▶ **PROBLEM TO SOLVE**:
Check each line of the material that follows, and copy those holding the string "arculatot".

▶ **EXERCISE INPUTS**:

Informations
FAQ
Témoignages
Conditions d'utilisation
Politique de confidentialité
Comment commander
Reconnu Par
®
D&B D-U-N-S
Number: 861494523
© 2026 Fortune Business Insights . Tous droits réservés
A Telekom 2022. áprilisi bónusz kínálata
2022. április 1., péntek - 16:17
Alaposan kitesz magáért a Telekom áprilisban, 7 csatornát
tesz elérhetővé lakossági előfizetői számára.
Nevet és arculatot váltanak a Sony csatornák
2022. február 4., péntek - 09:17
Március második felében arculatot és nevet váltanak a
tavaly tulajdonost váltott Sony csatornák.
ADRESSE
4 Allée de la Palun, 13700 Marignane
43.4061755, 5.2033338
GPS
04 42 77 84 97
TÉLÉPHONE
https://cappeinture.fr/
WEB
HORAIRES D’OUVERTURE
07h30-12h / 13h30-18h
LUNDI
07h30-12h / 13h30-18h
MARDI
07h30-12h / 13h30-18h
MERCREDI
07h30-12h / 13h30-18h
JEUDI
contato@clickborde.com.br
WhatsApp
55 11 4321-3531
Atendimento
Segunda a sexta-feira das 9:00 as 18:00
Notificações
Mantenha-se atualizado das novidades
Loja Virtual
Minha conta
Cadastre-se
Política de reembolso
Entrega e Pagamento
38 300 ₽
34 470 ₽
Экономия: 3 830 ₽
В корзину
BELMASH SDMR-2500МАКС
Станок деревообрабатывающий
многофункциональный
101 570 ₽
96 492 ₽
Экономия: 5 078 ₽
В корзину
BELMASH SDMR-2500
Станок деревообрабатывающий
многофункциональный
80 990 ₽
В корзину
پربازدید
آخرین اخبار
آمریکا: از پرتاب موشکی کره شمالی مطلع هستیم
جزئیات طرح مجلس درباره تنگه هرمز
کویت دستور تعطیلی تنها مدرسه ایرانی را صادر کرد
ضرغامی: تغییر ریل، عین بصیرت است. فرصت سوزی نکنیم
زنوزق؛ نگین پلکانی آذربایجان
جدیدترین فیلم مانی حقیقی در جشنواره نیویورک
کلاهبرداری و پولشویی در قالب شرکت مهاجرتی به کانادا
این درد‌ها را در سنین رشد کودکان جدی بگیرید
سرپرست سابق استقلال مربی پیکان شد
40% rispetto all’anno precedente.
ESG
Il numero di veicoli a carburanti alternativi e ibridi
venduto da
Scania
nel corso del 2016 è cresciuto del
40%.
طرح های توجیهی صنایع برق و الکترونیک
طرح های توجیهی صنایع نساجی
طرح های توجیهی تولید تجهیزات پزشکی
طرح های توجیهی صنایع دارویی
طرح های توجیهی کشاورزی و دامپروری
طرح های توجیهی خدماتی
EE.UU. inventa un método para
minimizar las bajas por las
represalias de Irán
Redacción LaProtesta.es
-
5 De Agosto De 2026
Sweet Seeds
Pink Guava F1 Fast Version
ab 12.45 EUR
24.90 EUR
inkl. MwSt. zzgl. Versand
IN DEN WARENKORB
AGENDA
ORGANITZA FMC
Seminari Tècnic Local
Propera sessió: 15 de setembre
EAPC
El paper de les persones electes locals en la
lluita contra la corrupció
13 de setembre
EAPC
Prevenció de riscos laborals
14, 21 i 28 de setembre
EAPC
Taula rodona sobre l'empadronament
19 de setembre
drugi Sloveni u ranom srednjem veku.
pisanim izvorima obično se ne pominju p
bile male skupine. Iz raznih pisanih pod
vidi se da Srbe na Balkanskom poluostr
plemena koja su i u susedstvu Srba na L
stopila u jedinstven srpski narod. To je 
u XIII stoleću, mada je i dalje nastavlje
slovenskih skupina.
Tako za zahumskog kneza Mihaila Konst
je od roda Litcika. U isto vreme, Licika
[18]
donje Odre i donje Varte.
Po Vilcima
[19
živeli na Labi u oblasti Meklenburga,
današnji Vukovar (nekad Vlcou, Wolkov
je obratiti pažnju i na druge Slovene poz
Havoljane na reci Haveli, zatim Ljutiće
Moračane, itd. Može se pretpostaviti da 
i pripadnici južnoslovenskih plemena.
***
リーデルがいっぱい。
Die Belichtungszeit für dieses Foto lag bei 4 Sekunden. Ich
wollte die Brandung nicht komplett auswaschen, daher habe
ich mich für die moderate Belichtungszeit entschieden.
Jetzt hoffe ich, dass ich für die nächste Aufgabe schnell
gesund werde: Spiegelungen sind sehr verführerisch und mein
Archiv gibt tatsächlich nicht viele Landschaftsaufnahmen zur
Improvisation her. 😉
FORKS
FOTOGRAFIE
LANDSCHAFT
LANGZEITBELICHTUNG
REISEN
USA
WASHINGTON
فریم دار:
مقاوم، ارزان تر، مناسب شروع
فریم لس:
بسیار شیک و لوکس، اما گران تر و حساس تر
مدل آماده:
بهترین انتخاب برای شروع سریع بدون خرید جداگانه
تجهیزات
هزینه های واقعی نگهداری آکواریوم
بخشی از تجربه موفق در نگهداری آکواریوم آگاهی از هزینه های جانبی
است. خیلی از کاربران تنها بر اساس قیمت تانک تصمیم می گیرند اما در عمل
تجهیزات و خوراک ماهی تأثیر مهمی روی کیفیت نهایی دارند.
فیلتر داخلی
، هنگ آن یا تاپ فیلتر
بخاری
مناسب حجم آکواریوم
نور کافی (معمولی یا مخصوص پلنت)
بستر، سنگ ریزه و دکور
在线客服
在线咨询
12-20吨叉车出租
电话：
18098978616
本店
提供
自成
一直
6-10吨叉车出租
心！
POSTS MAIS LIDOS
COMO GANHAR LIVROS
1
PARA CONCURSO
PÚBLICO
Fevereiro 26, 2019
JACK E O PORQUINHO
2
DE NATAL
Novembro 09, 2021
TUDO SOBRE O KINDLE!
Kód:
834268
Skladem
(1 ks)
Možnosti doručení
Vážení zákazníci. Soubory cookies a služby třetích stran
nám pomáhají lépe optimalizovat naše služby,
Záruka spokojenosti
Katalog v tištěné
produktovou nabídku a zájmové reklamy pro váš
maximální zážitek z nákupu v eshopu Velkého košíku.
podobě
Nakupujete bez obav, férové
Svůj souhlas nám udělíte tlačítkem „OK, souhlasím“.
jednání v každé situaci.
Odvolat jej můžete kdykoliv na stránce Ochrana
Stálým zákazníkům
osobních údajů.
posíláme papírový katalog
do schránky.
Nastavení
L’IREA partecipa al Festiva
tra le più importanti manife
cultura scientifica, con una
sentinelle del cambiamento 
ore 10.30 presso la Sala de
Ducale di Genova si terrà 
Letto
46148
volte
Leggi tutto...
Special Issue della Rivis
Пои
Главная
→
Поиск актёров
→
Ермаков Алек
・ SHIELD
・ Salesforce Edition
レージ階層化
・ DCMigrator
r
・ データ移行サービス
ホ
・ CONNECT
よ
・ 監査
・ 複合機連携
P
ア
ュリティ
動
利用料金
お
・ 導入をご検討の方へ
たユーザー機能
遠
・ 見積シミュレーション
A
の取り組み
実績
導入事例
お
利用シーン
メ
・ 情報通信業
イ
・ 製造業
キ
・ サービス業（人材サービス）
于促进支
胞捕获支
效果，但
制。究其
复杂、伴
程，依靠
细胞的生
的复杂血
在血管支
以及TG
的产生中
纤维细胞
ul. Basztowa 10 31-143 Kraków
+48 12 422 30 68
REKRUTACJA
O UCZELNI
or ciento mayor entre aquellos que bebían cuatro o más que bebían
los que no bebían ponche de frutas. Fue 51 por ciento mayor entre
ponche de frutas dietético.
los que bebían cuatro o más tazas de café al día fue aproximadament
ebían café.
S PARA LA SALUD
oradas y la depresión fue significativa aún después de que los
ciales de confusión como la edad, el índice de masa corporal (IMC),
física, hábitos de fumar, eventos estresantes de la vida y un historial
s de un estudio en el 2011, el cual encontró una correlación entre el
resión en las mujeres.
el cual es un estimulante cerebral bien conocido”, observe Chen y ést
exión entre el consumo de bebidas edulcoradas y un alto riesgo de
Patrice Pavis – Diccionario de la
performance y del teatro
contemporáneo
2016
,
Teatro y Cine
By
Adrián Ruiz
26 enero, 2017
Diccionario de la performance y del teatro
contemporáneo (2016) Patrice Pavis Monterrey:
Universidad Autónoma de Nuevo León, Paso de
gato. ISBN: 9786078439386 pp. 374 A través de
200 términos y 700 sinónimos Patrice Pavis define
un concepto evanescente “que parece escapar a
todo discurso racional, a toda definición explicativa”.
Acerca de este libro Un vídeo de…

▶ **RESULT OF THIS TASK**:
Nevet és arculatot váltanak a Sony csatornák
Március második felében arculatot és nevet váltanak a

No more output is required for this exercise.